[Page images and extracted text]
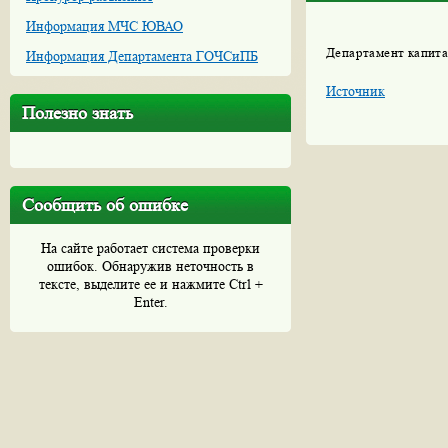
Информация МЧС ЮВАО
Департамент капит
Информация Департамента ГОЧСиПБ
Источник
Полезно знать
Сообщить об ошибке
На сайте работает система проверки
ошибок. Обнаружив неточность в
тексте, выделите ее и нажмите Ctrl +
Enter.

How to complete this task
Starting with the line that contains "На сайте работает система проверки", return each line through the last one of the data above, exactly as written and nothing more.

Task response
На сайте работает система проверки
ошибок. Обнаружив неточность в
тексте, выделите ее и нажмите Ctrl +
Enter.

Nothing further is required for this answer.